Malgré cette forte stigmatisation, le paquet de soins n’inclut pas systématiquement les activités d’accompagnement psychologique, surtout pour les enfants et les adolescents. A Bangui par exemple, sur 12 centres de prise en charge du VIH chez l’enfant et l’adolescent, seuls trois ont mis en place un mécanisme de préparation et d’annonce du statut sérologique aux enfants.

Afin de répondre à la situation, l’UNICEF, avec le soutien du Comité Français de l’UNICEF, met en œuvre un programme visant à rassembler les enfants et adolescents vivant avec le VIH dans des espaces récréatifs, pour les encourager à prendre régulièrement leurs médicaments et à entrevoir l’avenir autrement. Huit clubs ont été ouverts à Bangui. Au sein de ces groupes, les pré-adolescents et adolescents font des jeux, dansent, écrivent des poèmes etc. Ils reçoivent aussi un appui psychosocial.
Prisca trouve que les clubs jouent positivement sur elle et les autres.

« Comment affronter la dure vérité de mon état sérologique? », s’est-elle demandée, après avoir découvert qu’elle avait le VIH.

« Un jour, j’ai participé à une formation organisée par l’UNICEF et ses partenaires à la cathédrale Immaculée Conception de Bangui. A l’issue de cette formation, j’ai rejoint le club des adolescents vivant avec le VIH. Ce club m’a permis d’accepter ma situation et de prendre régulièrement mes médicaments », poursuit-elle.

« Mon rêve aujourd’hui est d’être assidue à l’école, de bien étudier et de travailler plus tard comme sage-femme. Je voudrais récompenser mon père, qui a beaucoup fait pour moi », conclut-elle.
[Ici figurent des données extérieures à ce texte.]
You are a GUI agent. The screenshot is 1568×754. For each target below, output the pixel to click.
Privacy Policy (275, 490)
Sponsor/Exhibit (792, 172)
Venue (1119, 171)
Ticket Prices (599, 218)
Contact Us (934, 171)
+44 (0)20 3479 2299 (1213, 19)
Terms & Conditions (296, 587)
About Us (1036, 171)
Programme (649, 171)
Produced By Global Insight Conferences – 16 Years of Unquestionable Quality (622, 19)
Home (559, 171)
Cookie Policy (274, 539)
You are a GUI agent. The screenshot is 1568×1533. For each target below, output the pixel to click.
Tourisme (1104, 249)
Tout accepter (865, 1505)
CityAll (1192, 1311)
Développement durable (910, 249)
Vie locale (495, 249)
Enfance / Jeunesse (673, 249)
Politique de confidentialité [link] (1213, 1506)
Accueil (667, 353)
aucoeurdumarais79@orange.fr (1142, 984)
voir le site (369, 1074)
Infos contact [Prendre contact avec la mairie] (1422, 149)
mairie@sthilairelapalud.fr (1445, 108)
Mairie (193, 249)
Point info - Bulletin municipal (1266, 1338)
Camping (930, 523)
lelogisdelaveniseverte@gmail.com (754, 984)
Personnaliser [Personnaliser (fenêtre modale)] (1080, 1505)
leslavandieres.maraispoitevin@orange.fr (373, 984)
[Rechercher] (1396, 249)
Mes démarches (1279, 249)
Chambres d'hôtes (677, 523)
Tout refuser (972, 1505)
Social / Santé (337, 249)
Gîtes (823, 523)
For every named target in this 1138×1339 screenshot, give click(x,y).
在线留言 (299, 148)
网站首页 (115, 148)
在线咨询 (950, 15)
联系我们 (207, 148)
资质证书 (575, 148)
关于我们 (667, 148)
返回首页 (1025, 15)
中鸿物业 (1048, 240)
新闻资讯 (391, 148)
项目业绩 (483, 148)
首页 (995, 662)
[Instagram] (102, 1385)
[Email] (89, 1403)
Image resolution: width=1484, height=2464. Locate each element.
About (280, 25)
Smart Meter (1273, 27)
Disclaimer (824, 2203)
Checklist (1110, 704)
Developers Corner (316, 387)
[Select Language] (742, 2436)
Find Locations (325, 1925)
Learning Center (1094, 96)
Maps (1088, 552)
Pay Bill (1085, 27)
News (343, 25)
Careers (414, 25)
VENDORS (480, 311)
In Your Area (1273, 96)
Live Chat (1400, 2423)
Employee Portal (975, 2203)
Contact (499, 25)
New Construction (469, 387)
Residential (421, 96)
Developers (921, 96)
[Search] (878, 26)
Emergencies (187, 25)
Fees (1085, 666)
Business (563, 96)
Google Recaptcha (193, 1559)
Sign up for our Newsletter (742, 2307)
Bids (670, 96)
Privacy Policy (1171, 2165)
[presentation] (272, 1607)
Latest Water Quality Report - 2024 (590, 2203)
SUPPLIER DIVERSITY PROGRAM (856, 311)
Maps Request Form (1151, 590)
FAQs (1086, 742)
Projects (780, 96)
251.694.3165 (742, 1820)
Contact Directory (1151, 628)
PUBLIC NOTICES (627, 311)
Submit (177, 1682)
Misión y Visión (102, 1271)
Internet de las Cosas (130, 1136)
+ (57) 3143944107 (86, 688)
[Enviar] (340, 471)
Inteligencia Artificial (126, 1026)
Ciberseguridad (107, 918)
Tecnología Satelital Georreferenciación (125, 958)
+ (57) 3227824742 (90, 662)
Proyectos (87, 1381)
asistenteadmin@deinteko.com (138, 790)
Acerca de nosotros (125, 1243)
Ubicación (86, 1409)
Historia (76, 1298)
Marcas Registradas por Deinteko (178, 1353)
Un des enfants visant avec le VIH/SIDA en République centrafricaine
UNICEFCAR/2018/Zamane

En effet, de janvier à mars 2017, l’UNICEF et la Coordination Nationale pour la Lutte contre le SIDA ont organisé une session de formation à l’endroit des adolescents et parents (tuteurs ou parents d’enfants vivant avec le VIH, femmes participant aux programmes de prévention de la transmission du virus de la mère à l’enfant). Ils étaient près de 163, dont 126 adolescents, à prendre part à cette formation, dont l’objectif est de contribuer à la réduction de l’auto-stigmatisation, renforcer l’adhérence et la rétention sous traitement par la formation des personnes vivant avec le VIH. A la fin de la formation, les enfants ont été organisés pour mettre en place les clubs d’adolescents vivant avec le VIH.

Au sein de ces clubs, il y a aussi un système de parrainage. Sakis, 15 ans, vit à Combattant, un quartier de Bangui. Elle est parrainée par Jessica qui, elle, a 22 ans.

« Deux fois par semaine, j’appelle chez Sakis pour prendre ses nouvelles et m’assurer qu’elle prend bien ses médicaments », a indiqué Jessica.

Ensemble, les enfants vivant avec le VIH/SIDA se soutiennent
UNICEFCAR/2018/Zamane

Jephté, 17 ans, va plus loin. Il se déplace pour s’enquérir de la situation de son filleul.« Je quitte Ouango dans [un] arrondissement de Bangui pour aller rendre visite à mon filleul qui est dans [un autre] arrondissement. Je suis content de le faire parce que je contribue à la survie d’autres enfants ».

Albertine est âgée de 32 ans. Elle vit avec le VIH et élève sa fille de six ans, qui l’est aussi. Elle joue le rôle de marraine au sein des clubs des enfants et adolescents vivant avec le VIH. Elle est émerveillée par les enfants qu’elle accompagne. « Grâce à ces clubs, les enfants ont appris à accepter leur situation », a-t-elle constaté.

« Ils n’ont pas peur de parler de leur statut sérologique, même publiquement. Ils n’ont pas honte. Ce sont des enfants éveillés et qui raisonnent très bien. Ma fille intégrera ces clubs quand elle aura 10 ans. C’est vraiment un cadre pour l’épanouissement des enfants vivant avec le VIH ».